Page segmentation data
···

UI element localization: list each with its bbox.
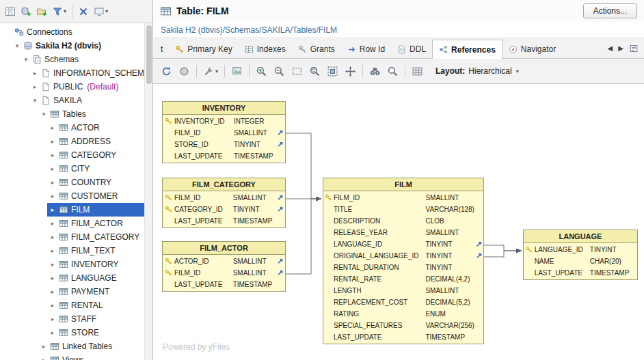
caret-right-icon[interactable]: ▸ [49, 234, 56, 240]
tree-item-row[interactable]: ▾SAKILA [29, 94, 144, 107]
tree-item-row[interactable]: ▸STAFF [47, 312, 144, 326]
tree-item-row[interactable]: ▸FILM_CATEGORY [47, 230, 144, 244]
magnifier-button[interactable] [384, 62, 401, 80]
move-mode-button[interactable] [342, 62, 359, 80]
grid-button[interactable] [409, 62, 426, 80]
caret-right-icon[interactable]: ▸ [49, 316, 56, 322]
tree-item-payment[interactable]: ▸PAYMENT [0, 285, 144, 299]
caret-right-icon[interactable]: ▸ [49, 138, 56, 145]
tree-item-row[interactable]: ▸FILM_ACTOR [47, 217, 144, 230]
tree-item-row[interactable]: Connections [3, 25, 144, 39]
zoom-in-button[interactable] [253, 62, 270, 80]
caret-right-icon[interactable]: ▸ [49, 288, 56, 295]
tree-item-customer[interactable]: ▸CUSTOMER [0, 189, 144, 203]
diagram-canvas[interactable]: Powered by yFiles INVENTORYINVENTORY_IDI… [153, 84, 644, 360]
marquee-zoom-button[interactable] [289, 62, 306, 80]
tree-item-staff[interactable]: ▸STAFF [0, 312, 144, 326]
monitor-button[interactable]: ▾ [92, 3, 110, 20]
caret-right-icon[interactable]: ▸ [49, 302, 56, 309]
tree-item-actor[interactable]: ▸ACTOR [0, 121, 144, 135]
caret-right-icon[interactable]: ▸ [49, 247, 56, 254]
tab-grants[interactable]: Grants [292, 40, 341, 58]
tab-navigator[interactable]: Navigator [502, 40, 562, 58]
caret-right-icon[interactable]: ▸ [49, 165, 56, 172]
foreign-key-arrow-icon[interactable]: ↗ [275, 139, 285, 150]
tree-item-store[interactable]: ▸STORE [0, 326, 144, 340]
caret-right-icon[interactable]: ▸ [49, 329, 56, 336]
caret-right-icon[interactable]: ▸ [31, 70, 38, 77]
layout-dropdown[interactable]: Layout: Hierarchical ▾ [431, 64, 523, 78]
caret-right-icon[interactable]: ▸ [49, 179, 56, 186]
refresh-button[interactable] [158, 62, 175, 80]
tree-item-row[interactable]: ▸COUNTRY [47, 176, 144, 189]
tree-item-film-text[interactable]: ▸FILM_TEXT [0, 244, 144, 258]
caret-right-icon[interactable]: ▸ [31, 83, 38, 90]
tab-scroll-left-button[interactable]: ◀ [608, 44, 613, 52]
foreign-key-arrow-icon[interactable]: ↗ [275, 192, 285, 204]
tab-list-icon[interactable] [629, 44, 639, 53]
tree-item-row[interactable]: ▸PUBLIC(Default) [29, 80, 144, 94]
tree-item-row[interactable]: ▸PAYMENT [47, 285, 144, 299]
export-image-button[interactable] [228, 62, 245, 80]
foreign-key-arrow-icon[interactable]: ↗ [275, 267, 285, 279]
relationship-edge-inventory-to-film[interactable] [286, 133, 321, 199]
tree-item-views[interactable]: ▸Views [0, 353, 144, 360]
entity-inventory[interactable]: INVENTORYINVENTORY_IDINTEGERFILM_IDSMALL… [162, 101, 286, 163]
tree-item-tables[interactable]: ▾Tables [0, 107, 144, 121]
foreign-key-arrow-icon[interactable]: ↗ [474, 250, 483, 262]
tree-item-row[interactable]: ▸INVENTORY [47, 258, 144, 271]
create-folder-button[interactable] [34, 3, 49, 20]
tree-item-row[interactable]: ▸FILM [47, 203, 144, 217]
tree-item-category[interactable]: ▸CATEGORY [0, 148, 144, 162]
tab-references[interactable]: References [432, 40, 502, 59]
tab-ddl[interactable]: DDL [391, 40, 432, 58]
caret-right-icon[interactable]: ▸ [49, 193, 56, 199]
caret-right-icon[interactable]: ▸ [49, 275, 56, 281]
tree-item-film[interactable]: ▸FILM [0, 203, 144, 217]
tree-item-inventory[interactable]: ▸INVENTORY [0, 258, 144, 271]
binoculars-button[interactable] [366, 62, 384, 80]
caret-right-icon[interactable]: ▸ [49, 124, 56, 131]
tree-item-address[interactable]: ▸ADDRESS [0, 135, 144, 148]
tree-item-row[interactable]: ▸CATEGORY [47, 148, 144, 162]
tab-row-id[interactable]: Row Id [341, 40, 391, 58]
tab-primary-key[interactable]: Primary Key [169, 40, 238, 58]
tree-item-row[interactable]: ▸LANGUAGE [47, 271, 144, 285]
entity-language[interactable]: LANGUAGELANGUAGE_IDTINYINTNAMECHAR(20)LA… [523, 230, 638, 280]
foreign-key-arrow-icon[interactable]: ↗ [275, 255, 285, 267]
entity-film-category[interactable]: FILM_CATEGORYFILM_IDSMALLINT↗CATEGORY_ID… [162, 178, 286, 228]
tree-item-row[interactable]: ▾Schemas [21, 53, 144, 66]
tree-item-row[interactable]: ▸CITY [47, 162, 144, 176]
foreign-key-arrow-icon[interactable]: ↗ [474, 238, 483, 250]
relationship-edge-film-to-language[interactable] [484, 251, 522, 257]
entity-film-actor[interactable]: FILM_ACTORACTOR_IDSMALLINT↗FILM_IDSMALLI… [162, 241, 286, 292]
tree-item-film-actor[interactable]: ▸FILM_ACTOR [0, 217, 144, 230]
tree-item-country[interactable]: ▸COUNTRY [0, 176, 144, 189]
collapse-all-button[interactable] [76, 3, 91, 20]
caret-right-icon[interactable]: ▸ [49, 206, 56, 213]
tree-item-sakila[interactable]: ▾SAKILA [0, 94, 144, 107]
caret-down-icon[interactable]: ▾ [40, 111, 47, 117]
entity-film[interactable]: FILMFILM_IDSMALLINTTITLEVARCHAR(128)DESC… [323, 178, 484, 344]
tree-item-row[interactable]: ▸CUSTOMER [47, 189, 144, 203]
caret-right-icon[interactable]: ▸ [49, 220, 56, 227]
board-button[interactable] [3, 3, 18, 20]
scrollbar-thumb[interactable] [146, 25, 152, 84]
tree-item-film-category[interactable]: ▸FILM_CATEGORY [0, 230, 144, 244]
tree-item-row[interactable]: ▸RENTAL [47, 299, 144, 312]
tab-t[interactable]: t [155, 40, 169, 58]
foreign-key-arrow-icon[interactable]: ↗ [275, 127, 285, 139]
caret-down-icon[interactable]: ▾ [23, 56, 29, 63]
caret-right-icon[interactable]: ▸ [40, 357, 47, 360]
tree-item-row[interactable]: ▸Linked Tables [38, 340, 144, 353]
tree-item-row[interactable]: ▸FILM_TEXT [47, 244, 144, 258]
actions-button[interactable]: Actions... [583, 3, 637, 18]
relationship-edge-film-actor-to-film[interactable] [286, 199, 321, 274]
tree-item-row[interactable]: ▸ACTOR [47, 121, 144, 135]
tree-item-row[interactable]: ▸ADDRESS [47, 135, 144, 148]
fit-content-button[interactable] [324, 62, 341, 80]
tab-indexes[interactable]: Indexes [239, 40, 292, 58]
breadcrumb-path[interactable]: Sakila H2 (dbvis)/Schemas/SAKILA/Tables/… [161, 25, 337, 35]
tree-item-rental[interactable]: ▸RENTAL [0, 299, 144, 312]
caret-right-icon[interactable]: ▸ [40, 343, 47, 350]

···

[What the task requires]:
Go through the data and show each line that holds "list".

[Output]:
UI element localization: list each with its bbox.
tab-list-icon[interactable] [629, 44, 639, 53]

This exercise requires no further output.